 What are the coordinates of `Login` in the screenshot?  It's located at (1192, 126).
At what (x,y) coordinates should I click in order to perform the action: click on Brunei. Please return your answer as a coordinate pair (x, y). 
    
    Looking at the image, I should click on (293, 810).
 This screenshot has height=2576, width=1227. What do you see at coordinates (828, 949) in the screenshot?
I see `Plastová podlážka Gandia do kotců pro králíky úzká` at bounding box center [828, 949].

__Try it__.
Transcribe only the trailing portion of the entries above: the line that contains "At what (x,y)" and each line after it.

__Result of this task__.
At what (x,y) coordinates should I click in order to perform the action: click on Brunei. Please return your answer as a coordinate pair (x, y). 
    
    Looking at the image, I should click on (293, 810).
 This screenshot has height=2576, width=1227. What do you see at coordinates (828, 949) in the screenshot?
I see `Plastová podlážka Gandia do kotců pro králíky úzká` at bounding box center [828, 949].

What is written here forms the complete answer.